Lo que ahí se desencadena es el arquetipo de la madre. La estructura profunda de la psique humana que afirma la dualidad ancestral, dadora de vida, de cobijo, de mundo: el embrión y su portadora; el útero primigenio, el sollozo del océano interior que se fija para siempre en el subconsciente de todos y cada uno de nosotros, porque en el principio no fue el Dios orfebre, arcillero metafísico (“metaorfebre”, en palabras de Sloterdijk), sino la madre, la contenedora del espacio nutritivo sin el cual, simplemente, ninguna existencia humana es posible.

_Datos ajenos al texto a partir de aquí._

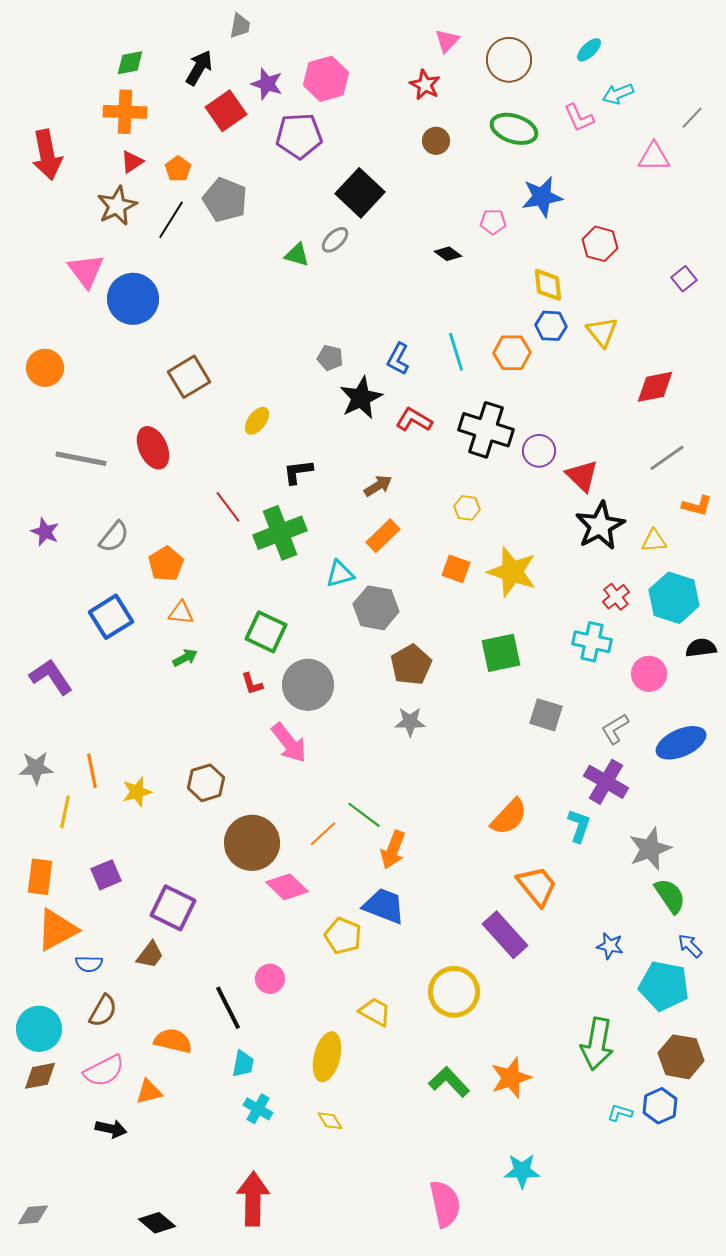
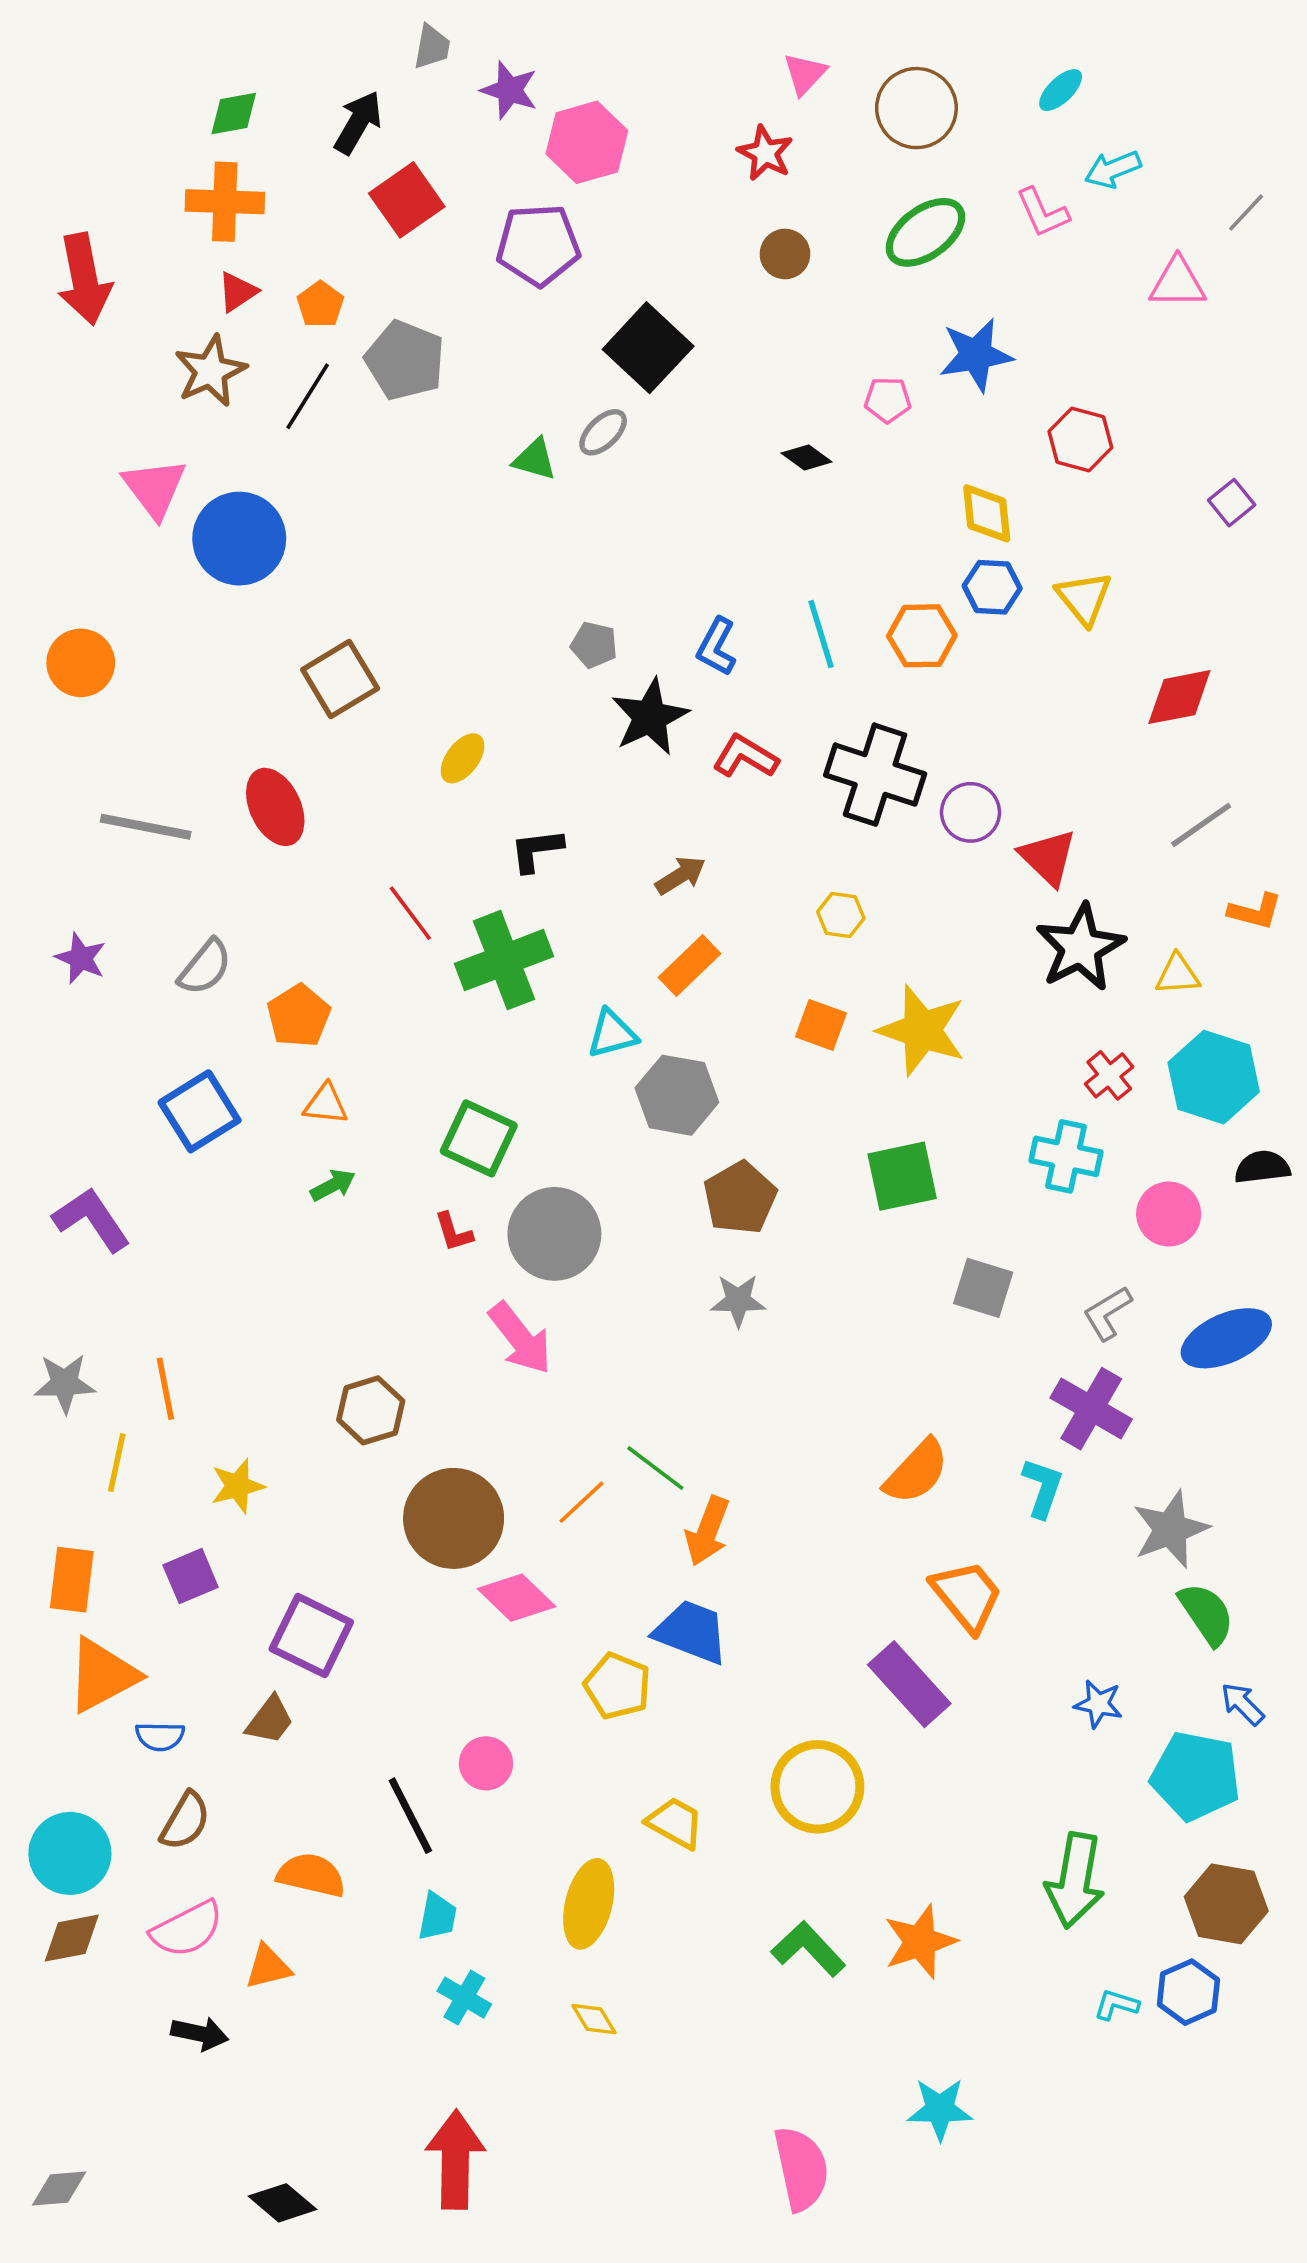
purple star: (267, 84) -> (509, 90), moved
green ellipse: (514, 129) -> (925, 232), turned -54
yellow star: (137, 792) -> (237, 1486), moved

Por eso en el mito del milagro, en la historia canónica de las apariciones marianas al indígena humilde, la parte central de la historia no pasa por las rosas improbables, ni por la pintura prodigiosa, ni por la estupefacción del arzobispo, sino por la rotunda frase matriarcal: “¿No estoy aquí que soy tu madre?”.
En su ensayo fundamental sobre el particular, “El arquetipo de la madre”, Carl Gustav Jung asentó que este arquetipo tiene las siguientes características: “la autoridad mágica de lo femenino, la sabiduría y la altura espiritual que está más allá del entendimiento; lo bondadoso, protector, sustentador, dispensador de crecimiento, fertilidad y alimento; los sitios de la transformación mágica, del renacimiento; el impulso o instinto benéficos; lo secreto, lo oculto, lo sombrío, el abismo, el mundo de los muertos, lo que devora, seduce y envenena, lo que provoca miedo y no permite evasión”. En la medida que los arquetipos, tal y como los planteó de manera prolija el eminente psiquiatra suizo, son pautas de comprensión innatas y generales, que se revisten con motivos, escenas e historias culturales específicas, es posible ver en el culto a la Virgen de Guadalupe, la actualización de dicha pauta profunda de la psique humana en una multiplicidad de manifestaciones sociales.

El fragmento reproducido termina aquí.